2006 - United Kingdom - 92 minutes
Writer - Patrick Marber from a novel by Zoe Heller
Director - Richard Eyre
My Rating - 5 of 5 Stars
Loneliness is certainly a human condition experienced by all through out their lives. For most of us, our periods of lonesomeness are merely uncomfortable episodes in what is the whole of our time here on earth. As a matter of fact, many of us often crave our periods of what I like to call "blessed onlyness." When loneliness becomes a psychological condition, terrible events can happen as witnessed by the events at Virginia Tech which have occurred in the week before the writing of this review.
In Notes on a Scandal, we are entertained, edified, and shocked by the actions of two women who are suffering from psychological loneliness. The topics and events shown in the film are both shocking and somewhat repugnant, but the acting and script are superb. The story is one that shows up in the headlines often. Sheba Hart - an attractive new teacher at a school - has a sexual relationship with a fifteen year old boy. The relationship is discovered by - Barbara Covett - a much older female teacher who has designs upon Sheba. Barbara uses this knowledge in order to conduct a psychological attack upon both Sheba and her family.

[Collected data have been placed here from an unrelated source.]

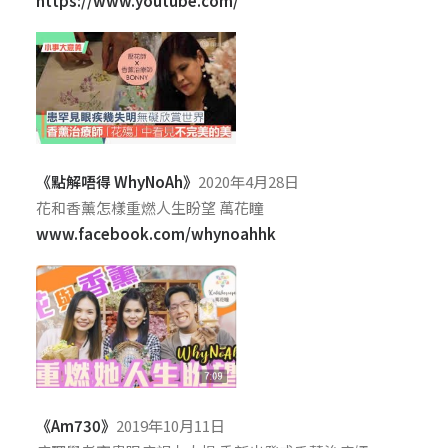
https://www.youtube.com/
《點解唔得 WhyNoAh》
2020年4月28日
花和香薰怎樣重燃人生盼望 萬花瞳
www.facebook.com/whynoahhk
《Am730》
2019年10月11日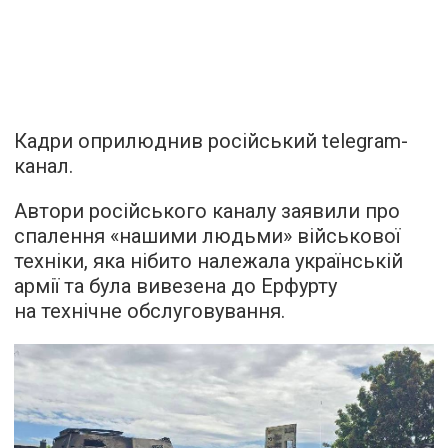
Кадри оприлюднив російський telegram-
канал.
Автори російського каналу заявили про
спалення «нашими людьми» військової
техніки, яка нібито належала українській
армії та була вивезена до Ерфурту
на технічне обслуговування.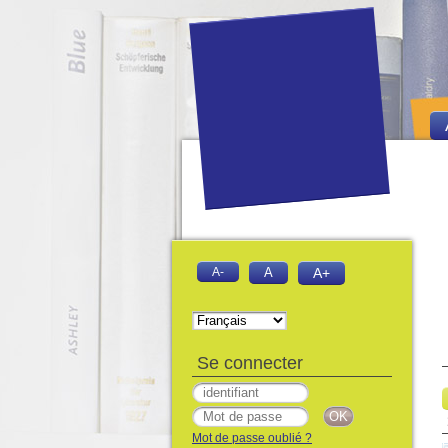
A-
A
A+
Se connecter
Mot de passe oublié ?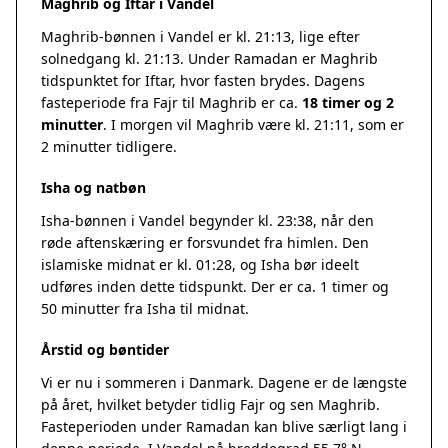
Maghrib og Iftar i Vandel
Maghrib-bønnen i Vandel er kl. 21:13, lige efter
solnedgang kl. 21:13. Under Ramadan er Maghrib
tidspunktet for Iftar, hvor fasten brydes. Dagens
fasteperiode fra Fajr til Maghrib er ca.
18 timer og 2
minutter
. I morgen vil Maghrib være kl. 21:11, som er
2 minutter tidligere.
Isha og natbøn
Isha-bønnen i Vandel begynder kl. 23:38, når den
røde aftenskæring er forsvundet fra himlen. Den
islamiske midnat er kl. 01:28, og Isha bør ideelt
udføres inden dette tidspunkt. Der er ca. 1 timer og
50 minutter fra Isha til midnat.
Årstid og bøntider
Vi er nu i sommeren i Danmark. Dagene er de længste
på året, hvilket betyder tidlig Fajr og sen Maghrib.
Fasteperioden under Ramadan kan blive særligt lang i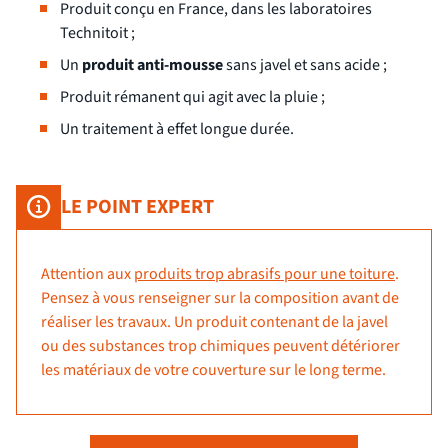
Produit conçu en France, dans les laboratoires
Technitoit ;
Un
produit anti-mousse
sans javel et sans acide ;
Produit rémanent qui agit avec la pluie ;
Un traitement à effet longue durée.
LE POINT EXPERT
Attention aux
produits trop abrasifs pour une toiture
.
Pensez à vous renseigner sur la composition avant de
réaliser les travaux. Un produit contenant de la javel
ou des substances trop chimiques peuvent détériorer
les matériaux de votre couverture sur le long terme.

Sheba - brilliantly played by Cate Blanchett - is married to a much older man played by Bill Nighy. (Anytime you see that Nighy is in a film, you can bet that it will be damn good!) She has spent most of her young life being a dutiful wife and mother but has decided to spread her wings and try teaching art at a local school. She suffers all of the problems of an inexperienced teacher and has become frustrated in her efforts. One of Sheba's students - deftly played by Andrew Simpson - has become enamored of his teacher and goes out of his way to seduce her. Please note that I state that he seduces her. Yes, I know he's only fifteen, and their sexual affair is - in the final say - her crime, but I've been a fifteen year old boy, and I know they are not so "innocent" as depicted in the lurid headlines.
Even though she commits an act that is - rightly so - frowned upon by society, you can't help feeling sorry for Sheba. She is surrounded by family and friends but is oh, so lonely.
Judi Dench is Barbara, and she gives us one of the most delightfully evil characters to come along in a while. Barbara has obsession down to a science, and that obsession is narrated throughout the film by the notes that Barbara makes in her journals. Dench's voice with the perfect combination of evil and disdain entertains us beyond compare. Barbara's loneliness manifests itself in calculated acts of pure guile and malevolence that lead not only to Sheba's destruction but to her own. Well, sort of her own destruction for - as we all know - evil has a way of always escaping in the end.
Notes on a Scandal is a worthwhile hour and a half of superior acting and engrossing characters. It's a great film.